The Manaiakalani Evaluation Programme is being implementation by the Woolf Fisher Research Centre in partnership with the Manaiakalani Education Trust and the 12 schools that are part of the Manaiakalani cluster in Tamaki, Auckland.
These schools share the vision to lead future focussed learning in connected communities. Their young people are actively involved, lifelong and literate learners who are confident and connected; ready for employment in tomorrow’s market and contributing positively to their community. Learners who are at home in the digital world...
Originally, seven schools formed the Manaiakalani Cluster in 2007.
The initial cluster of schools wanted to find a way to engage the students in their mostly low income community. eLearning proved to be the ‘hook’ to guide their whole community to better educational outcomes.
In 2012 Glen Innes and St Patrick's joined the cluster and from 2013 Stonefields, Sommerville Special School, Ruapotaka and Te Kura Kaupapa Maori O Puau Te Moananui A Kiwa have joined.
You can find out more about Manaiakalani here: http://www.manaiakalani.org/our-story
The Woolf Fisher Research Centre is disseminating the knowledge that is coming out of the evaluation of the Manaiakalani cluster of schools. We want to do this in a way that makes the findings as useful as possible for other interested networks of schools.
Our partnership with the Manaiakalani Education Trust has been in place since mid-2012 and this is a commitment of at least four years. This is a very privileged partnership because the Woolf Fisher Research Centre can bring resources to this network that few other networks can access. We have Dr Rebecca Jesson, Professor Stuart McNaughton, doctoral students, and other researchers - all of whom are working alongside the teachers, principals, whānau/families, and students to try to figure out what is working and what is transferrable. Here are some of the questions that we ask. We develop our own tools and methods for surveys and observations and the e-asTTle tool is used across the cluster to measure progress and achievement.

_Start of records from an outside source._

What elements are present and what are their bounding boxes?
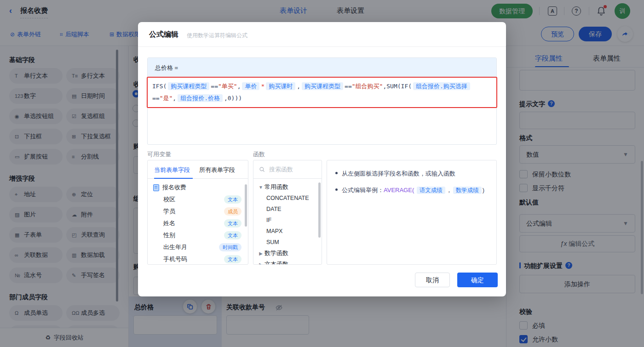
function-item-SUM[interactable]: SUM (253, 237, 322, 248)
formula-token: IFS( (152, 83, 167, 90)
function-group-常用函数[interactable]: ▼常用函数 (253, 182, 322, 193)
function-group-label: 数学函数 (264, 249, 288, 257)
var-type-badge: 时间戳 (219, 243, 242, 251)
tab-all-form-fields[interactable]: 所有表单字段 (199, 166, 235, 174)
chevron-down-icon: ▼ (257, 185, 264, 190)
var-type-badge: 文本 (224, 219, 242, 228)
tips-panel: 从左侧面板选择字段名和函数，或输入函数 公式编辑举例：AVERAGE( 语文成绩… (327, 160, 497, 265)
function-group-数学函数[interactable]: ▶数学函数 (253, 248, 322, 259)
tip-line-1: 从左侧面板选择字段名和函数，或输入函数 (335, 169, 488, 179)
var-row-校区[interactable]: 校区文本 (148, 193, 248, 205)
functions-panel: 搜索函数 ▼常用函数CONCATENATEDATEIFMAPXSUM▶数学函数▶… (253, 160, 322, 265)
var-name: 性别 (163, 231, 175, 239)
formula-field-token: 购买课程类型 (302, 82, 343, 90)
var-type-badge: 文本 (224, 195, 242, 204)
search-placeholder: 搜索函数 (269, 165, 293, 174)
form-doc-icon (153, 184, 159, 191)
confirm-button[interactable]: 确定 (457, 273, 498, 287)
var-row-性别[interactable]: 性别文本 (148, 229, 248, 241)
formula-field-token: 单价 (242, 82, 259, 90)
formula-token: ,0))) (224, 95, 242, 102)
variables-label: 可用变量 (147, 150, 171, 159)
example-function: AVERAGE( (384, 187, 414, 193)
function-group-label: 常用函数 (264, 183, 288, 191)
var-row-手机号码[interactable]: 手机号码文本 (148, 253, 248, 265)
var-row-姓名[interactable]: 姓名文本 (148, 217, 248, 229)
close-icon[interactable]: ✕ (625, 29, 631, 39)
formula-token: * (261, 83, 264, 90)
var-rows: 校区文本学员成员姓名文本性别文本出生年月时间戳手机号码文本 (148, 193, 248, 265)
function-group-文本函数[interactable]: ▶文本函数 (253, 259, 322, 265)
example-field-token: 语文成绩 (417, 187, 445, 194)
tab-current-form-fields[interactable]: 当前表单字段 (154, 166, 190, 174)
var-name: 校区 (163, 195, 175, 204)
function-item-MAPX[interactable]: MAPX (253, 226, 322, 237)
modal-title: 公式编辑 (149, 30, 178, 40)
var-type-badge: 成员 (224, 207, 242, 216)
modal-subtitle: 使用数学运算符编辑公式 (187, 32, 247, 40)
function-item-CONCATENATE[interactable]: CONCATENATE (253, 193, 322, 204)
example-field-token: 数学成绩 (453, 187, 482, 194)
var-type-badge: 文本 (224, 231, 242, 239)
formula-token: == (211, 83, 218, 90)
var-name: 手机号码 (163, 255, 187, 263)
variables-scrollbar[interactable] (245, 184, 247, 227)
functions-scrollbar[interactable] (318, 182, 321, 238)
function-item-IF[interactable]: IF (253, 215, 322, 226)
formula-editor-modal: 公式编辑 使用数学运算符编辑公式 ✕ 总价格 = IFS(购买课程类型=="单买… (138, 22, 506, 296)
chevron-right-icon: ▶ (257, 251, 264, 256)
formula-field-token: 购买课程类型 (168, 82, 209, 90)
function-group-label: 文本函数 (264, 260, 288, 265)
modal-header: 公式编辑 使用数学运算符编辑公式 (138, 22, 506, 47)
search-icon (259, 166, 265, 173)
variables-panel: 当前表单字段 所有表单字段 报名收费 校区文本学员成员姓名文本性别文本出生年月时… (147, 160, 248, 265)
formula-field-token: 购买课时 (266, 82, 295, 90)
function-search[interactable]: 搜索函数 (253, 160, 322, 179)
var-row-出生年月[interactable]: 出生年月时间戳 (148, 241, 248, 253)
formula-highlight-box[interactable]: IFS(购买课程类型=="单买",单价*购买课时,购买课程类型=="组合购买",… (147, 77, 497, 108)
formula-token: , (237, 83, 241, 90)
formula-field-token: 组合报价.价格 (178, 94, 223, 102)
var-tree-root[interactable]: 报名收费 (148, 182, 248, 193)
var-row-学员[interactable]: 学员成员 (148, 205, 248, 217)
var-name: 姓名 (163, 219, 175, 228)
formula-token: , (297, 83, 300, 90)
formula-token: == (152, 95, 160, 102)
formula-editor[interactable]: 总价格 = IFS(购买课程类型=="单买",单价*购买课时,购买课程类型=="… (147, 57, 497, 145)
formula-target: 总价格 = (148, 58, 496, 78)
formula-token: ,SUM(IF( (383, 83, 412, 90)
var-name: 学员 (163, 207, 175, 216)
active-tab-underline (154, 178, 193, 179)
formula-token: "单买" (218, 83, 237, 90)
functions-label: 函数 (253, 150, 265, 159)
formula-token: == (345, 83, 352, 90)
tip-line-2: 公式编辑举例：AVERAGE( 语文成绩，数学成绩) (335, 185, 488, 195)
formula-token: , (172, 95, 176, 102)
var-name: 出生年月 (163, 243, 187, 251)
cancel-button[interactable]: 取消 (415, 273, 450, 287)
formula-field-token: 组合报价.购买选择 (413, 82, 470, 90)
function-item-DATE[interactable]: DATE (253, 204, 322, 215)
chevron-right-icon: ▶ (257, 262, 264, 265)
variables-tabs: 当前表单字段 所有表单字段 (148, 160, 248, 179)
formula-token: "组合购买" (352, 83, 383, 90)
var-type-badge: 文本 (224, 255, 242, 263)
formula-token: "是" (160, 95, 173, 102)
function-list: ▼常用函数CONCATENATEDATEIFMAPXSUM▶数学函数▶文本函数 (253, 179, 322, 265)
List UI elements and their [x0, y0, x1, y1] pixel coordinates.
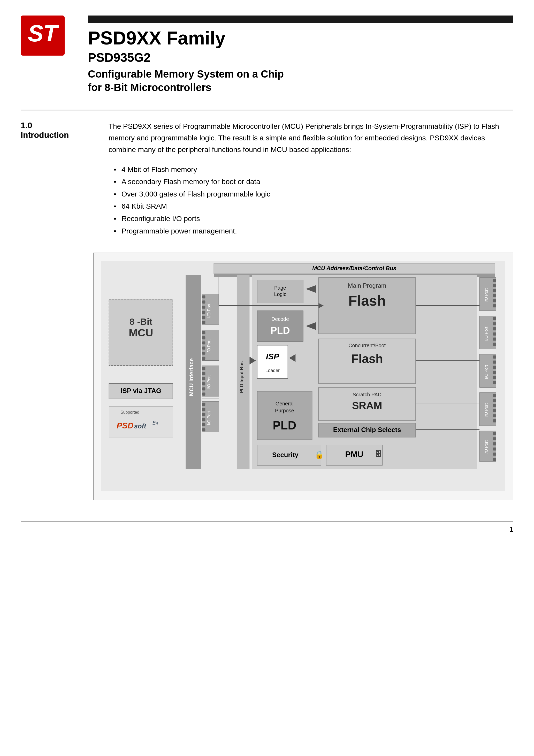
svg-text:ISP: ISP	[266, 352, 280, 361]
list-item: Over 3,000 gates of Flash programmable l…	[114, 188, 513, 201]
svg-rect-102	[493, 342, 496, 346]
svg-text:PMU: PMU	[345, 450, 363, 459]
svg-text:MCU Address/Data/Control Bus: MCU Address/Data/Control Bus	[312, 265, 396, 271]
svg-rect-97	[493, 317, 496, 320]
svg-rect-22	[202, 306, 205, 309]
section-label: 1.0 Introduction	[21, 121, 93, 140]
svg-rect-77	[257, 391, 312, 440]
svg-rect-29	[202, 337, 205, 339]
svg-rect-118	[493, 419, 496, 422]
logo-container: ST	[21, 15, 67, 57]
svg-rect-98	[493, 322, 496, 325]
svg-text:ISP via JTAG: ISP via JTAG	[120, 387, 161, 394]
svg-rect-116	[493, 409, 496, 412]
svg-rect-39	[202, 382, 205, 386]
svg-text:MCU Interface: MCU Interface	[188, 358, 195, 396]
section-number: 1.0	[21, 121, 93, 130]
block-diagram-svg: MCU Address/Data/Control Bus 8 -Bit MCU …	[101, 261, 505, 491]
svg-rect-46	[202, 413, 205, 416]
svg-text:I/O Port: I/O Port	[484, 440, 489, 454]
intro-paragraph: The PSD9XX series of Programmable Microc…	[109, 121, 513, 155]
svg-rect-126	[493, 458, 496, 461]
svg-rect-48	[202, 423, 205, 426]
product-model-title: PSD935G2	[88, 50, 513, 65]
footer: 1	[21, 521, 513, 534]
svg-rect-25	[202, 321, 205, 324]
svg-rect-70	[257, 345, 288, 379]
svg-rect-93	[493, 299, 496, 302]
svg-rect-30	[202, 341, 205, 345]
svg-text:Decode: Decode	[271, 316, 289, 322]
svg-rect-90	[493, 284, 496, 287]
svg-rect-110	[493, 381, 496, 384]
section-body: The PSD9XX series of Programmable Microc…	[109, 121, 513, 237]
list-item: 64 Kbit SRAM	[114, 200, 513, 212]
svg-rect-47	[202, 418, 205, 421]
svg-text:I/O Port: I/O Port	[484, 288, 489, 303]
header-text: PSD9XX Family PSD935G2 Configurable Memo…	[88, 15, 513, 94]
svg-rect-121	[493, 432, 496, 435]
section-title: Introduction	[21, 130, 69, 140]
svg-rect-32	[202, 352, 205, 355]
svg-rect-115	[493, 404, 496, 407]
list-item: Reconfigurable I/O ports	[114, 212, 513, 225]
svg-text:I/O Port: I/O Port	[484, 403, 489, 418]
svg-rect-49	[202, 428, 205, 432]
svg-text:Concurrent/Boot: Concurrent/Boot	[348, 342, 386, 348]
page-number: 1	[509, 526, 513, 534]
svg-rect-91	[493, 289, 496, 292]
svg-text:I/O Port: I/O Port	[484, 365, 489, 379]
svg-rect-38	[202, 377, 205, 380]
svg-rect-113	[493, 394, 496, 397]
list-item: 4 Mbit of Flash memory	[114, 163, 513, 176]
svg-text:PLD: PLD	[273, 419, 296, 432]
svg-rect-108	[493, 371, 496, 374]
svg-rect-99	[493, 327, 496, 331]
svg-rect-45	[202, 408, 205, 411]
svg-rect-28	[202, 331, 205, 334]
svg-text:Purpose: Purpose	[275, 408, 294, 414]
svg-text:I/O Port: I/O Port	[484, 327, 489, 341]
svg-text:Loader: Loader	[265, 368, 280, 373]
product-family-title: PSD9XX Family	[88, 28, 513, 48]
svg-text:I/O Port: I/O Port	[207, 375, 211, 390]
svg-text:External Chip Selects: External Chip Selects	[333, 426, 401, 433]
svg-rect-24	[202, 316, 205, 319]
svg-rect-33	[202, 357, 205, 360]
svg-rect-114	[493, 399, 496, 402]
svg-text:I/O Port: I/O Port	[207, 304, 211, 318]
svg-rect-106	[493, 361, 496, 364]
product-description-text: Configurable Memory System on a Chipfor …	[88, 67, 513, 94]
svg-rect-101	[493, 338, 496, 341]
svg-text:PLD Input Bus: PLD Input Bus	[239, 362, 244, 393]
svg-text:Logic: Logic	[274, 292, 286, 297]
svg-rect-92	[493, 294, 496, 297]
svg-text:Page: Page	[274, 285, 286, 291]
top-decorative-bar	[88, 15, 513, 23]
svg-rect-31	[202, 346, 205, 350]
svg-rect-122	[493, 437, 496, 440]
feature-list: 4 Mbit of Flash memory A secondary Flash…	[114, 163, 513, 237]
svg-text:Flash: Flash	[351, 352, 383, 366]
svg-text:I/O Port: I/O Port	[207, 339, 211, 354]
svg-text:ST: ST	[28, 20, 59, 46]
svg-rect-40	[202, 387, 205, 391]
svg-text:Supported: Supported	[120, 410, 139, 415]
svg-rect-125	[493, 453, 496, 456]
svg-text:SRAM: SRAM	[352, 400, 382, 411]
svg-rect-23	[202, 311, 205, 314]
svg-text:MCU: MCU	[129, 327, 153, 339]
st-logo-icon: ST	[21, 15, 65, 56]
svg-rect-94	[493, 304, 496, 308]
svg-text:Security: Security	[272, 451, 299, 458]
svg-rect-44	[202, 403, 205, 406]
section-divider	[21, 110, 513, 110]
svg-rect-124	[493, 447, 496, 451]
svg-rect-36	[202, 367, 205, 370]
svg-text:Scratch PAD: Scratch PAD	[353, 392, 382, 397]
svg-text:Ex: Ex	[152, 420, 159, 425]
svg-text:Flash: Flash	[348, 293, 386, 309]
svg-text:PLD: PLD	[270, 325, 290, 336]
svg-text:I/O Port: I/O Port	[207, 411, 211, 425]
content-section: 1.0 Introduction The PSD9XX series of Pr…	[21, 121, 513, 237]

The evidence that we consider is not just related to student achievement. We are interested in achievement as a valued student outcome, but we also consider student engagement, digital citizenship and a range of features of children’s learning. We are interested in the nature of pedagogy through observations and we are interested in the role of the family through interviews and surveys. We use a range of evidence to try to understand from all sorts of perspectives - student voice, teacher voice, principal voice and so on.